== Dataset excerpts ==
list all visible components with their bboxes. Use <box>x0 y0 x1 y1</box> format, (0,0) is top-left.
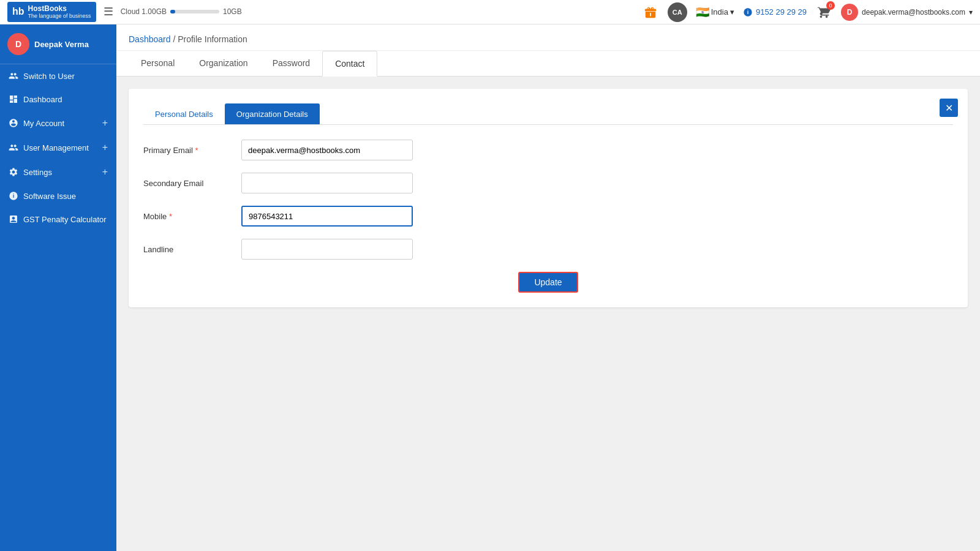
primary-email-required: * <box>195 146 198 155</box>
ca-badge[interactable]: CA <box>668 2 687 22</box>
sidebar-item-settings[interactable]: Settings + <box>0 160 116 184</box>
account-icon <box>9 118 18 128</box>
mobile-input[interactable] <box>241 206 413 227</box>
user-email: deepak.verma@hostbooks.com <box>862 8 965 17</box>
subtab-personal-details[interactable]: Personal Details <box>143 103 225 124</box>
storage-label: Cloud 1.00GB <box>121 7 167 16</box>
sidebar-item-label-switch: Switch to User <box>23 72 75 81</box>
landline-row: Landline <box>143 239 953 260</box>
tab-contact[interactable]: Contact <box>322 51 377 77</box>
logo[interactable]: hb HostBooks The language of business <box>7 2 96 22</box>
user-mgmt-plus-icon[interactable]: + <box>102 142 108 153</box>
mobile-row: Mobile * <box>143 206 953 227</box>
india-chevron: ▾ <box>730 7 734 17</box>
india-flag: 🇮🇳 <box>696 6 709 19</box>
sidebar-item-label-gst: GST Penalty Calculator <box>23 215 107 224</box>
user-switch-icon <box>9 71 18 81</box>
logo-name: HostBooks <box>28 4 91 13</box>
sidebar-avatar: D <box>7 33 29 55</box>
sidebar-item-dashboard[interactable]: Dashboard <box>0 88 116 111</box>
subtab-bar: Personal Details Organization Details <box>143 103 953 125</box>
user-avatar: D <box>841 4 858 21</box>
tab-personal[interactable]: Personal <box>129 51 187 77</box>
header-right: CA 🇮🇳 India ▾ i 9152 29 29 29 0 D deepak… <box>642 2 973 22</box>
primary-email-input[interactable] <box>241 140 413 160</box>
sidebar-item-software-issue[interactable]: i Software Issue <box>0 184 116 208</box>
phone-number: 9152 29 29 29 <box>756 7 807 17</box>
gift-icon[interactable] <box>642 4 659 21</box>
sidebar-item-user-management[interactable]: User Management + <box>0 135 116 160</box>
phone-support[interactable]: i 9152 29 29 29 <box>743 7 807 17</box>
tab-password[interactable]: Password <box>260 51 322 77</box>
cart-icon[interactable]: 0 <box>815 4 832 21</box>
form-card: Personal Details Organization Details ✕ … <box>129 89 968 307</box>
dashboard-icon <box>9 94 18 104</box>
india-selector[interactable]: 🇮🇳 India ▾ <box>696 6 734 19</box>
top-header: hb HostBooks The language of business ☰ … <box>0 0 980 24</box>
settings-plus-icon[interactable]: + <box>102 167 108 178</box>
primary-email-row: Primary Email * <box>143 140 953 160</box>
update-btn-wrap: Update <box>143 272 953 293</box>
settings-icon <box>9 167 18 177</box>
content-area: Dashboard / Profile Information Personal… <box>116 24 980 551</box>
gst-icon <box>9 214 18 224</box>
sidebar-item-my-account[interactable]: My Account + <box>0 111 116 135</box>
storage-info: Cloud 1.00GB 10GB <box>121 7 242 16</box>
sidebar: D Deepak Verma Switch to User Dashboard <box>0 24 116 551</box>
svg-text:i: i <box>747 9 749 15</box>
sidebar-item-switch-to-user[interactable]: Switch to User <box>0 64 116 88</box>
breadcrumb-current: Profile Information <box>178 34 247 44</box>
mobile-label: Mobile * <box>143 212 241 221</box>
sidebar-item-gst[interactable]: GST Penalty Calculator <box>0 208 116 231</box>
sidebar-item-label-settings: Settings <box>23 168 52 177</box>
users-icon <box>9 143 18 152</box>
primary-email-label: Primary Email * <box>143 146 241 155</box>
cart-badge: 0 <box>826 1 835 10</box>
storage-bar-bg <box>170 10 219 13</box>
secondary-email-row: Secondary Email <box>143 173 953 193</box>
hamburger-icon[interactable]: ☰ <box>104 5 113 18</box>
my-account-plus-icon[interactable]: + <box>102 118 108 129</box>
tab-bar: Personal Organization Password Contact <box>116 51 980 77</box>
breadcrumb-home[interactable]: Dashboard <box>129 34 171 44</box>
svg-text:i: i <box>13 193 15 199</box>
subtab-organization-details[interactable]: Organization Details <box>225 103 320 124</box>
update-button[interactable]: Update <box>518 272 578 293</box>
user-chevron: ▾ <box>969 8 973 17</box>
logo-text-block: HostBooks The language of business <box>28 4 91 20</box>
india-label: India <box>711 7 728 17</box>
breadcrumb: Dashboard / Profile Information <box>116 24 980 51</box>
user-profile[interactable]: D deepak.verma@hostbooks.com ▾ <box>841 4 973 21</box>
tab-organization[interactable]: Organization <box>187 51 260 77</box>
sidebar-username: Deepak Verma <box>34 40 89 49</box>
logo-letters: hb <box>12 6 24 17</box>
secondary-email-input[interactable] <box>241 173 413 193</box>
sidebar-item-label-account: My Account <box>23 119 64 128</box>
mobile-required: * <box>169 212 172 221</box>
close-button[interactable]: ✕ <box>940 99 958 117</box>
sidebar-item-label-usermgmt: User Management <box>23 143 89 152</box>
storage-bar-fill <box>170 10 175 13</box>
secondary-email-label: Secondary Email <box>143 179 241 188</box>
landline-label: Landline <box>143 245 241 254</box>
breadcrumb-separator: / <box>173 34 175 44</box>
logo-tagline: The language of business <box>28 13 91 20</box>
landline-input[interactable] <box>241 239 413 260</box>
storage-max: 10GB <box>223 7 242 16</box>
sidebar-item-label-dashboard: Dashboard <box>23 95 62 104</box>
software-issue-icon: i <box>9 191 18 201</box>
sidebar-user: D Deepak Verma <box>0 24 116 64</box>
header-left: hb HostBooks The language of business ☰ … <box>7 2 242 22</box>
main-layout: D Deepak Verma Switch to User Dashboard <box>0 24 980 551</box>
sidebar-item-label-software: Software Issue <box>23 192 76 201</box>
===
### [Exercise details]
Exclude all images and restate the records above word for word.

### [Task output]
list all visible components with their bboxes. Use <box>x0 y0 x1 y1</box> format, (0,0) is top-left.
primary-email-required: * <box>195 146 198 155</box>
ca-badge[interactable]: CA <box>668 2 687 22</box>
sidebar-item-settings[interactable]: Settings + <box>0 160 116 184</box>
account-icon <box>9 118 18 128</box>
mobile-input[interactable] <box>241 206 413 227</box>
user-email: deepak.verma@hostbooks.com <box>862 8 965 17</box>
subtab-personal-details[interactable]: Personal Details <box>143 103 225 124</box>
storage-label: Cloud 1.00GB <box>121 7 167 16</box>
sidebar-item-label-switch: Switch to User <box>23 72 75 81</box>
landline-row: Landline <box>143 239 953 260</box>
tab-contact[interactable]: Contact <box>322 51 377 77</box>
logo[interactable]: hb HostBooks The language of business <box>7 2 96 22</box>
user-mgmt-plus-icon[interactable]: + <box>102 142 108 153</box>
mobile-row: Mobile * <box>143 206 953 227</box>
india-chevron: ▾ <box>730 7 734 17</box>
india-flag: 🇮🇳 <box>696 6 709 19</box>
sidebar-item-label-gst: GST Penalty Calculator <box>23 215 107 224</box>
user-switch-icon <box>9 71 18 81</box>
logo-name: HostBooks <box>28 4 91 13</box>
sidebar-avatar: D <box>7 33 29 55</box>
sidebar-item-dashboard[interactable]: Dashboard <box>0 88 116 111</box>
subtab-bar: Personal Details Organization Details <box>143 103 953 125</box>
user-avatar: D <box>841 4 858 21</box>
tab-personal[interactable]: Personal <box>129 51 187 77</box>
header-right: CA 🇮🇳 India ▾ i 9152 29 29 29 0 D deepak… <box>642 2 973 22</box>
primary-email-input[interactable] <box>241 140 413 160</box>
sidebar-item-software-issue[interactable]: i Software Issue <box>0 184 116 208</box>
phone-number: 9152 29 29 29 <box>756 7 807 17</box>
gift-icon[interactable] <box>642 4 659 21</box>
sidebar-item-user-management[interactable]: User Management + <box>0 135 116 160</box>
phone-support[interactable]: i 9152 29 29 29 <box>743 7 807 17</box>
tab-password[interactable]: Password <box>260 51 322 77</box>
cart-icon[interactable]: 0 <box>815 4 832 21</box>
form-card: Personal Details Organization Details ✕ … <box>129 89 968 307</box>
dashboard-icon <box>9 94 18 104</box>
india-selector[interactable]: 🇮🇳 India ▾ <box>696 6 734 19</box>
top-header: hb HostBooks The language of business ☰ … <box>0 0 980 24</box>
settings-plus-icon[interactable]: + <box>102 167 108 178</box>
primary-email-row: Primary Email * <box>143 140 953 160</box>
update-btn-wrap: Update <box>143 272 953 293</box>
settings-icon <box>9 167 18 177</box>
content-area: Dashboard / Profile Information Personal… <box>116 24 980 551</box>
gst-icon <box>9 214 18 224</box>
sidebar-item-my-account[interactable]: My Account + <box>0 111 116 135</box>
storage-info: Cloud 1.00GB 10GB <box>121 7 242 16</box>
sidebar: D Deepak Verma Switch to User Dashboard <box>0 24 116 551</box>
svg-text:i: i <box>747 9 749 15</box>
sidebar-item-switch-to-user[interactable]: Switch to User <box>0 64 116 88</box>
breadcrumb-current: Profile Information <box>178 34 247 44</box>
mobile-label: Mobile * <box>143 212 241 221</box>
sidebar-item-gst[interactable]: GST Penalty Calculator <box>0 208 116 231</box>
sidebar-item-label-settings: Settings <box>23 168 52 177</box>
users-icon <box>9 143 18 152</box>
primary-email-label: Primary Email * <box>143 146 241 155</box>
cart-badge: 0 <box>826 1 835 10</box>
storage-bar-bg <box>170 10 219 13</box>
secondary-email-row: Secondary Email <box>143 173 953 193</box>
hamburger-icon[interactable]: ☰ <box>104 5 113 18</box>
my-account-plus-icon[interactable]: + <box>102 118 108 129</box>
tab-bar: Personal Organization Password Contact <box>116 51 980 77</box>
breadcrumb-home[interactable]: Dashboard <box>129 34 171 44</box>
svg-text:i: i <box>13 193 15 199</box>
subtab-organization-details[interactable]: Organization Details <box>225 103 320 124</box>
update-button[interactable]: Update <box>518 272 578 293</box>
user-chevron: ▾ <box>969 8 973 17</box>
logo-text-block: HostBooks The language of business <box>28 4 91 20</box>
india-label: India <box>711 7 728 17</box>
breadcrumb: Dashboard / Profile Information <box>116 24 980 51</box>
user-profile[interactable]: D deepak.verma@hostbooks.com ▾ <box>841 4 973 21</box>
tab-organization[interactable]: Organization <box>187 51 260 77</box>
sidebar-username: Deepak Verma <box>34 40 89 49</box>
logo-letters: hb <box>12 6 24 17</box>
secondary-email-input[interactable] <box>241 173 413 193</box>
sidebar-item-label-account: My Account <box>23 119 64 128</box>
mobile-required: * <box>169 212 172 221</box>
close-button[interactable]: ✕ <box>940 99 958 117</box>
sidebar-item-label-usermgmt: User Management <box>23 143 89 152</box>
storage-bar-fill <box>170 10 175 13</box>
secondary-email-label: Secondary Email <box>143 179 241 188</box>
landline-label: Landline <box>143 245 241 254</box>
breadcrumb-separator: / <box>173 34 175 44</box>
logo-tagline: The language of business <box>28 13 91 20</box>
landline-input[interactable] <box>241 239 413 260</box>
storage-max: 10GB <box>223 7 242 16</box>
sidebar-item-label-dashboard: Dashboard <box>23 95 62 104</box>
software-issue-icon: i <box>9 191 18 201</box>
sidebar-user: D Deepak Verma <box>0 24 116 64</box>
header-left: hb HostBooks The language of business ☰ … <box>7 2 242 22</box>
main-layout: D Deepak Verma Switch to User Dashboard <box>0 24 980 551</box>
sidebar-item-label-software: Software Issue <box>23 192 76 201</box>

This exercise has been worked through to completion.